En dépit d'un avis motivé de la Commission euro- péenne, le Luxembourg entend maintenir son régime actuel de bonus-malus. La Cour de Justice tranchera?
Le système d'assurance responsabilité civile automobile de type "bonus-malus" a encore quelques beaux jours devant lui. En dépit d'une demande formelle de Commission européenne, qui y voit un manquement au principe de liberté tarifaire, dans la mesure où les différents taux de bonus appliqués ont des répercussions automatiques et obligatoires sur les tarifs pratiqués par les assureurs, le Gouvernement luxembourgeois a choisi de plaider sa cause devant la Cour de Justice européenne (à l'instar de la France, mais contrairement à la Belgique), à la plus grande satisfaction des assureurs mais pas, paradoxalement, celle de tous les consommateurs.
Pourtant, au Luxembourg, le système a été élaboré dans un total consensus par le biais d'une commission consultative qui regroupait fonctionnaires de l'Etat, assureurs et consommateurs. "Et le système fonctionne à la satisfaction de tout le monde" note Paul Hammelmann, Conseiller Juridique de l'Association des Compagnies d'Assurance à Luxembourg, qui ne comprend donc pas pourquoi l'Union luxembourgeoise des Consommateurs s'est montré favorable à l'abolissement du caractère obligatoire du bonus-malus, estimant que cela mènera à plus de concurrence et plus de protection des conducteurs automobiles. "Ils n'ont manifestement rien compris" regrette M. Hammelmann, par ailleurs étonné que l'ULC ait publié un communiqué sans concertation avec les assureurs, comme cela avait été initialement prévu.

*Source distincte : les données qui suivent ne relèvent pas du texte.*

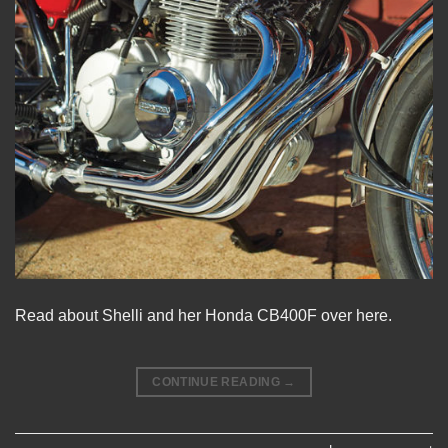
Read about Shelli and her Honda CB400F
over here.
CONTINUE READING
→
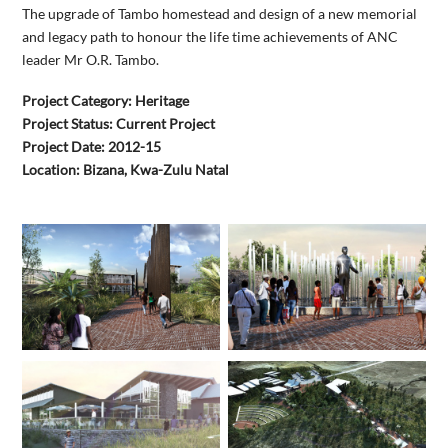
The upgrade of Tambo homestead and design of a new memorial
and legacy path to honour the life time achievements of ANC
leader Mr O.R. Tambo.
Project Category: Heritage
Project Status: Current Project
Project Date: 2012-15
Location: Bizana, Kwa-Zulu Natal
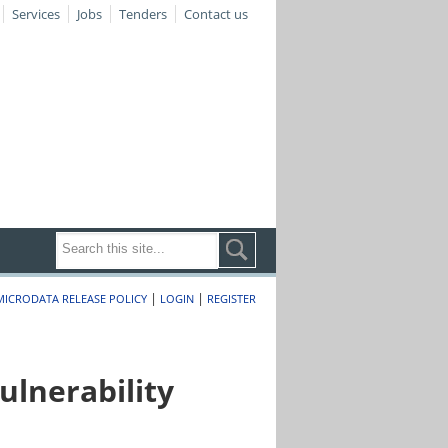
Services
Jobs
Tenders
Contact us
|
|
MICRODATA RELEASE POLICY
LOGIN
REGISTER
lnerability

Aux yeux du responsable de l'ACA, le mode de calcul tel qu'il est en vigueur actuellement permet que les mauvais conducteurs paient plus que les bons. "Si ce système disparaît, personne ne peut garantir que les assureurs persisteraient à fournir des informations relatives à la sinistralité passée de leurs assurés. Sans compter qu'il n'y aurait plus aucun mode de comparaison entre prix et produits proposés par les compagnies d'assurance. Les bons conducteurs risquent de payer plus chers; les mauvais qui ne sont pas malins ne pourront peut-être plus trouver à s'assurer, et les mauvais conducteurs plus malins frauderont et ne paieront pas au juste niveau. Ce serait la porte ouverte à la non-assurance, qui est un délit grave !"
L'ULC, elle, souhaite la création d'un bureau de tarification qui permettrait de trouver un compromis entre assureurs en cas de refus d'assurance ou de tarifs exorbitants. Une telle structure existe déjà plus ou moins: il s'agit du "pool des risques aggravés", pour lequel, évidemment, l'assuré traînant avec lui une forte sinistralité, est amené à débourser largement plus que pour un contrat "traditionnel'.
Au delà de la remise en cause d'un système, pour lequel M. Hammelmann estime toutefois que le dossier est "largement plaidable" devant la Cour de Justice européenne, c'est encore une fois la difficulté d'harmonisation européenne qui est mise sur le devant de la scène, à l'heure où les assureurs sont confrontés à d'autres préoccupations telles que l'alignement des tarifs des montants garantis en matière de Responsabilité Civile Automobile: si en France, en Belgique, en Allemagne ou au Luxembourg, ces montants sont illimités, ce n'est pas le cas dans d'autres Etats, si bien que selon son pays d'origine, un accidenté de la route ne sera pas indemnisé de la même façon' "Il est regrettable qu'au lieu d'entreprendre quelque chose de concret pour les victimes, donc les consommateurs, on traîne ce genre de dossiers pseudo communautaires qui sacrifient l'intérêt du consommateur au nom d'une idéologie ultra-libérale".